» **Exercise goal**:
Every line below needs to be printed again exactly, without any of its pictures.

Dataset items:
━━━━━━
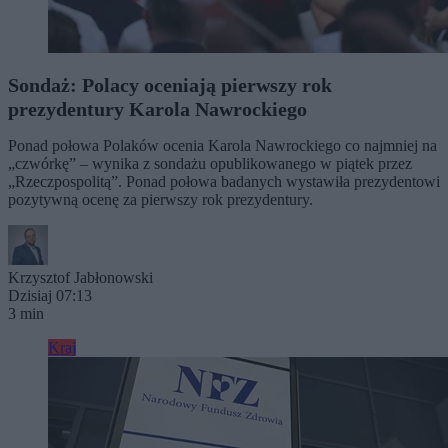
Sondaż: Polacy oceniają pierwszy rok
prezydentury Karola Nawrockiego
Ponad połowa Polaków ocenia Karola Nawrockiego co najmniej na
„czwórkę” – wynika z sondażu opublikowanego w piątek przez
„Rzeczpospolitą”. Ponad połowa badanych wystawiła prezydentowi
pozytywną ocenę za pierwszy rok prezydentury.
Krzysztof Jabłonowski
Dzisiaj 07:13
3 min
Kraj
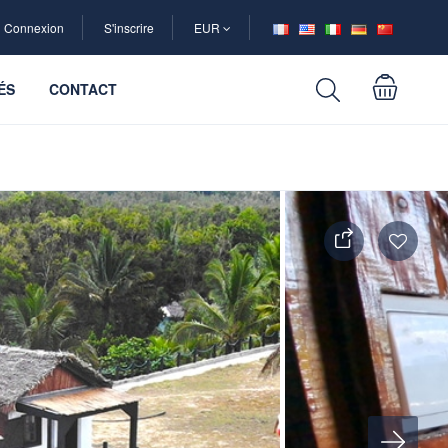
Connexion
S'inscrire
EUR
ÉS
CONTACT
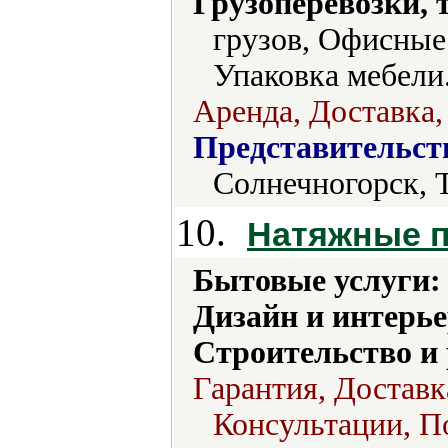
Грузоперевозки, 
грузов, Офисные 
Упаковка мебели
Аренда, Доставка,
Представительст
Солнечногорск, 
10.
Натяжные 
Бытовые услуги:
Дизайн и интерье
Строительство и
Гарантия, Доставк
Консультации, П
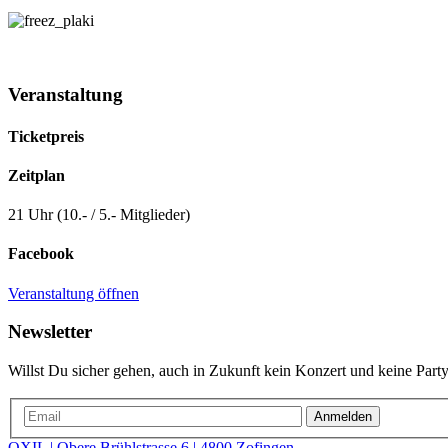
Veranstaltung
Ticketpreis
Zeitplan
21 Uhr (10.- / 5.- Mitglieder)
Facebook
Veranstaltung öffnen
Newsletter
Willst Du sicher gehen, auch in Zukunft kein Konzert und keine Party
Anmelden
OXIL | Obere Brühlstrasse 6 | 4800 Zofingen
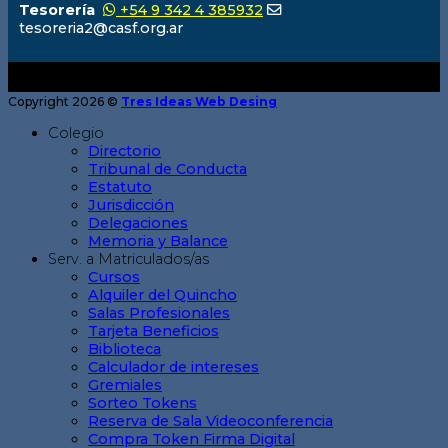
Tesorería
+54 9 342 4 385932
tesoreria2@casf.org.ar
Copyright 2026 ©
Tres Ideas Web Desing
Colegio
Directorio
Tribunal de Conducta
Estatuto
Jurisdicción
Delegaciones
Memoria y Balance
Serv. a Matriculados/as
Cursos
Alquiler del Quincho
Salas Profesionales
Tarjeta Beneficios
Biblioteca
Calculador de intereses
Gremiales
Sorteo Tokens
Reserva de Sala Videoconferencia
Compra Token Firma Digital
━━━━━━
» **Result of this exercise**:
Sondaż: Polacy oceniają pierwszy rok
prezydentury Karola Nawrockiego
Ponad połowa Polaków ocenia Karola Nawrockiego co najmniej na
„czwórkę” – wynika z sondażu opublikowanego w piątek przez
„Rzeczpospolitą”. Ponad połowa badanych wystawiła prezydentowi
pozytywną ocenę za pierwszy rok prezydentury.
Krzysztof Jabłonowski
Dzisiaj 07:13
3 min
Kraj
Connexion
S'inscrire
EUR
ÉS
CONTACT
Грузоперевозки, 
грузов, Офисные 
Упаковка мебели
Аренда, Доставка,
Представительст
Солнечногорск, 
10.
Натяжные 
Бытовые услуги:
Дизайн и интерье
Строительство и
Гарантия, Доставк
Консультации, П
Veranstaltung
Ticketpreis
Zeitplan
21 Uhr (10.- / 5.- Mitglieder)
Facebook
Veranstaltung öffnen
Newsletter
Willst Du sicher gehen, auch in Zukunft kein Konzert und keine Party
Anmelden
OXIL | Obere Brühlstrasse 6 | 4800 Zofingen
Tesorería
+54 9 342 4 385932
tesoreria2@casf.org.ar
Copyright 2026 ©
Tres Ideas Web Desing
Colegio
Directorio
Tribunal de Conducta
Estatuto
Jurisdicción
Delegaciones
Memoria y Balance
Serv. a Matriculados/as
Cursos
Alquiler del Quincho
Salas Profesionales
Tarjeta Beneficios
Biblioteca
Calculador de intereses
Gremiales
Sorteo Tokens
Reserva de Sala Videoconferencia
Compra Token Firma Digital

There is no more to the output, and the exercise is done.